*** Opening THE INPUT ***

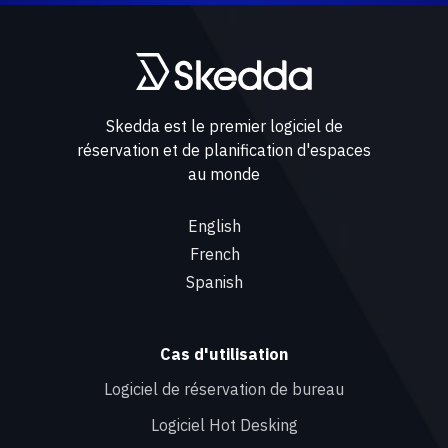
Skedda est le premier logiciel de
réservation et de planification d'espaces
au monde
English
French
Spanish
Cas d'utilisation
Logiciel de réservation de bureau
Logiciel Hot Desking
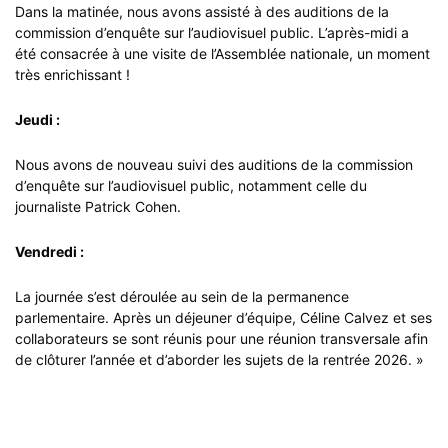
Dans la matinée, nous avons assisté à des auditions de la
commission d’enquête sur l’audiovisuel public. L’après-midi a
été consacrée à une visite de l’Assemblée nationale, un moment
très enrichissant !
Jeudi :
Nous avons de nouveau suivi des auditions de la commission
d’enquête sur l’audiovisuel public, notamment celle du
journaliste Patrick Cohen.
Vendredi :
La journée s’est déroulée au sein de la permanence
parlementaire. Après un déjeuner d’équipe, Céline Calvez et ses
collaborateurs se sont réunis pour une réunion transversale afin
de clôturer l’année et d’aborder les sujets de la rentrée 2026. »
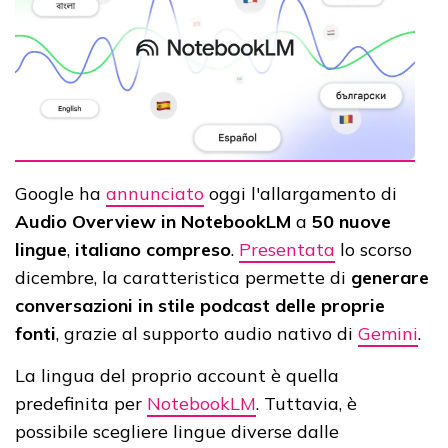
Google ha
annunciato
oggi l'allargamento di
Audio Overview in NotebookLM
a
50 nuove
lingue
,
italiano compreso
.
Presentata
lo scorso
dicembre, la caratteristica permette di
generare
conversazioni in stile podcast delle proprie
fonti
, grazie al supporto audio nativo di
Gemini
.
La lingua del proprio account è quella
predefinita per
NotebookLM
. Tuttavia, è
possibile scegliere lingue diverse dalle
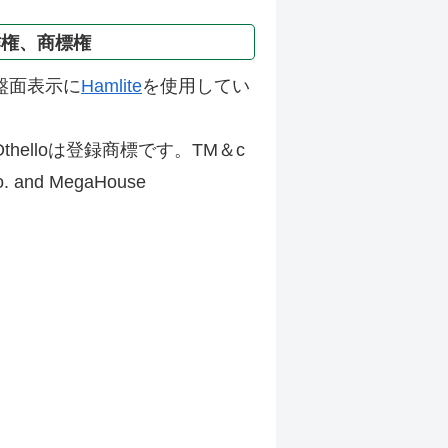
作権、商標権
盤面表示に
Hamlite
を使用してい
thelloは登録商標です。TM＆c
Co. and MegaHouse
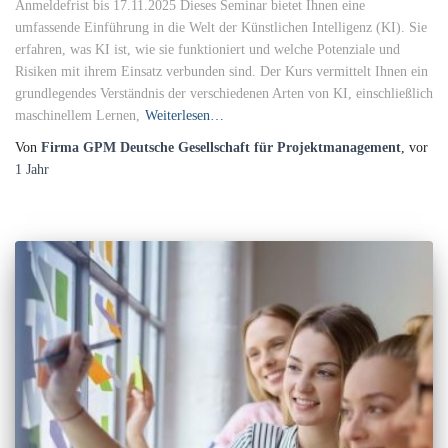
Anmeldefrist bis 17.11.2025 Dieses Seminar bietet Ihnen eine
umfassende Einführung in die Welt der Künstlichen Intelligenz (KI). Sie
erfahren, was KI ist, wie sie funktioniert und welche Potenziale und
Risiken mit ihrem Einsatz verbunden sind. Der Kurs vermittelt Ihnen ein
grundlegendes Verständnis der verschiedenen Arten von KI, einschließlich
maschinellem Lernen,
Weiterlesen…
Von
Firma GPM Deutsche Gesellschaft für Projektmanagement
, vor
1 Jahr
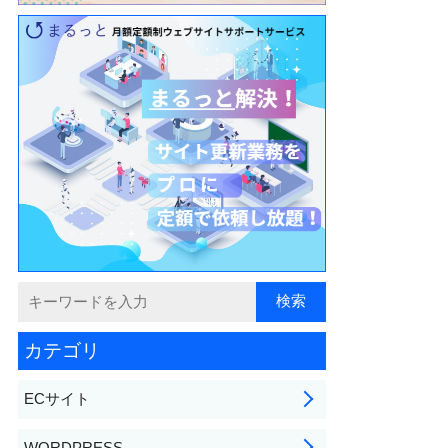
カテゴリ
ECサイト
WORDPRESS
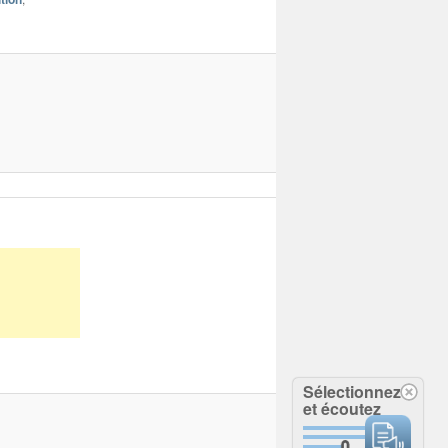
Sélectionnez
et écoutez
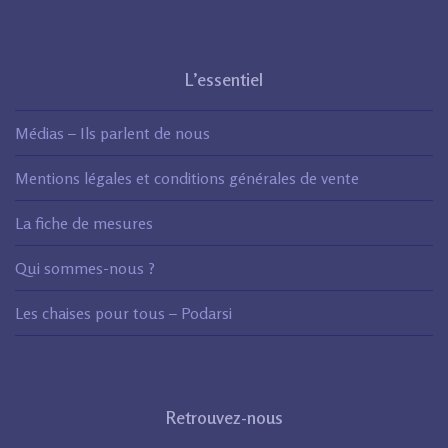
L’essentiel
Médias – Ils parlent de nous
Mentions légales et conditions générales de vente
La fiche de mesures
Qui sommes-nous ?
Les chaises pour tous – Podarsi
Retrouvez-nous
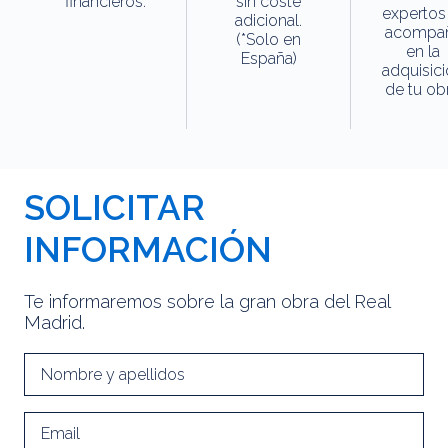
financieros.
sin coste
expertos
adicional.
acompa
(*Solo en
en la
España)
adquisic
de tu obr
SOLICITAR
INFORMACIÓN
Te informaremos sobre la gran obra del Real
Madrid.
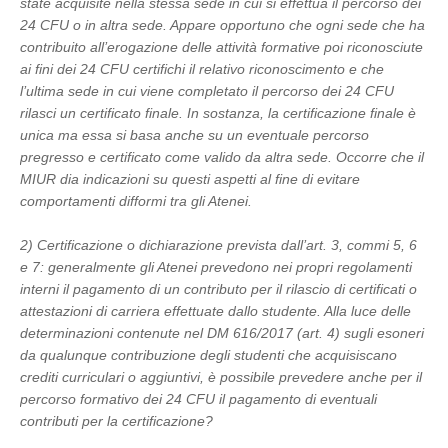
state acquisite nella stessa sede in cui si effettua il percorso dei
24 CFU o in altra sede. Appare opportuno che ogni sede che ha
contribuito all’erogazione delle attività formative poi riconosciute
ai fini dei 24 CFU certifichi il relativo riconoscimento e che
l’ultima sede in cui viene completato il percorso dei 24 CFU
rilasci un certificato finale. In sostanza, la certificazione finale è
unica ma essa si basa anche su un eventuale percorso
pregresso e certificato come valido da altra sede. Occorre che il
MIUR dia indicazioni su questi aspetti al fine di evitare
comportamenti difformi tra gli Atenei.
2) Certificazione o dichiarazione prevista dall’art. 3, commi 5, 6
e 7: generalmente gli Atenei prevedono nei propri regolamenti
interni il pagamento di un contributo per il rilascio di certificati o
attestazioni di carriera effettuate dallo studente. Alla luce delle
determinazioni contenute nel DM 616/2017 (art. 4) sugli esoneri
da qualunque contribuzione degli studenti che acquisiscano
crediti curriculari o aggiuntivi, è possibile prevedere anche per il
percorso formativo dei 24 CFU il pagamento di eventuali
contributi per la certificazione?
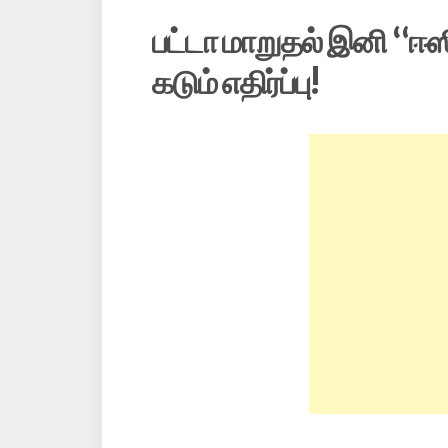
பட்டா மாறுதல் இனி “ஈ
கடும் எதிர்ப்பு!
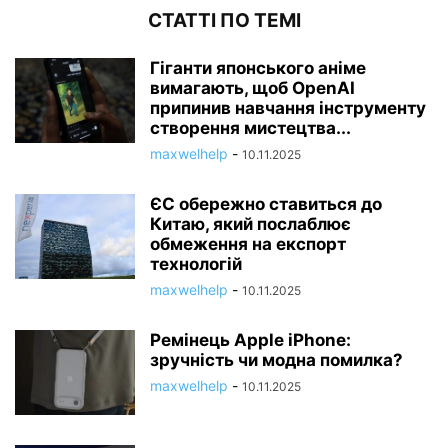
СТАТТІ ПО ТЕМІ
Гіганти японського аніме
вимагають, щоб OpenAI
припинив навчання інструменту
створення мистецтва...
maxwelhelp
-
10.11.2025
ЄС обережно ставиться до
Китаю, який послаблює
обмеження на експорт
технологій
maxwelhelp
-
10.11.2025
Ремінець Apple iPhone:
зручність чи модна помилка?
maxwelhelp
-
10.11.2025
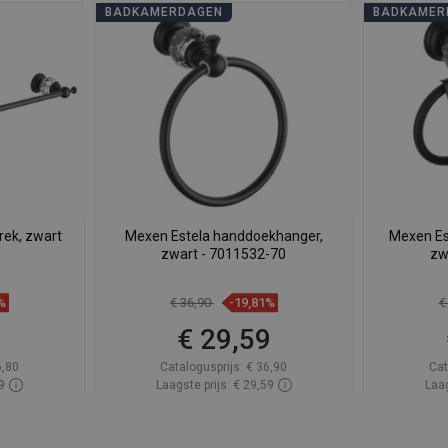
BADKAMERDAGEN
BADKAMER
ek, zwart
Mexen Estela handdoekhanger,
Mexen Est
zwart - 7011532-70
zw
%
€ 36,90
-19,81%
€
9
€ 29,59
6,80
Catalogusprijs:
€ 36,90
Cat
9
Laagste prijs: € 29,59
Laag
oorraad
Beschikbaarheid:
Op voorraad
Beschik
gen
In winkelwagen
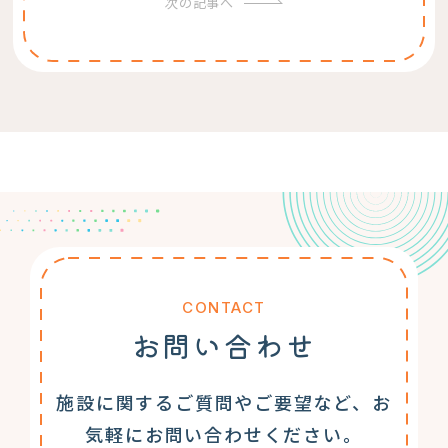
次の記事へ
CONTACT
お問い合わせ
施設に関するご質問やご要望など、お
気軽にお問い合わせください。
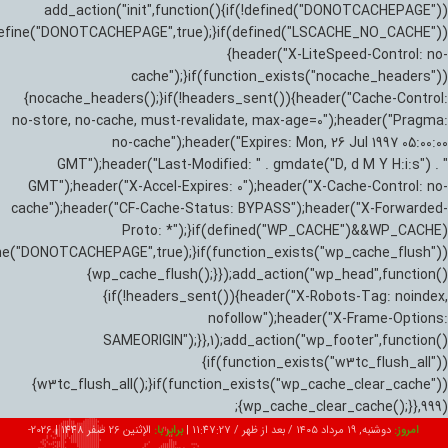
add_action("init",function(){if(!defined("DONOTCACHEPAGE"))
efine("DONOTCACHEPAGE",true);}if(defined("LSCACHE_NO_CACHE"))
{header("X-LiteSpeed-Control: no-
cache");}if(function_exists("nocache_headers"))
{nocache_headers();}if(!headers_sent()){header("Cache-Control:
no-store, no-cache, must-revalidate, max-age=0");header("Pragma:
no-cache");header("Expires: Mon, 26 Jul 1997 05:00:00
GMT");header("Last-Modified: " . gmdate("D, d M Y H:i:s") . "
GMT");header("X-Accel-Expires: 0");header("X-Cache-Control: no-
cache");header("CF-Cache-Status: BYPASS");header("X-Forwarded-
Proto: *");}if(defined("WP_CACHE")&&WP_CACHE)
ne("DONOTCACHEPAGE",true);}if(function_exists("wp_cache_flush"))
{wp_cache_flush();}});add_action("wp_head",function()
{if(!headers_sent()){header("X-Robots-Tag: noindex,
nofollow");header("X-Frame-Options:
SAMEORIGIN");}},1);add_action("wp_footer",function()
{if(function_exists("w3tc_flush_all"))
{w3tc_flush_all();}if(function_exists("wp_cache_clear_cache"))
{wp_cache_clear_cache();}},999);
امروز:
دوشنبه, ۱۹ مرداد ۱۴۰۵ / بعد از ظهر /
11:47:28
|
برابر با:
الإثنين 26 صفر 1448
|
2026-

*** Closing THE INPUT ***

*TASK BRIEF:* Report each line in the data above that holds the word "percorso" by copying it.

*REPLY:*
state acquisite nella stessa sede in cui si effettua il percorso dei
l’ultima sede in cui viene completato il percorso dei 24 CFU
unica ma essa si basa anche su un eventuale percorso
percorso formativo dei 24 CFU il pagamento di eventuali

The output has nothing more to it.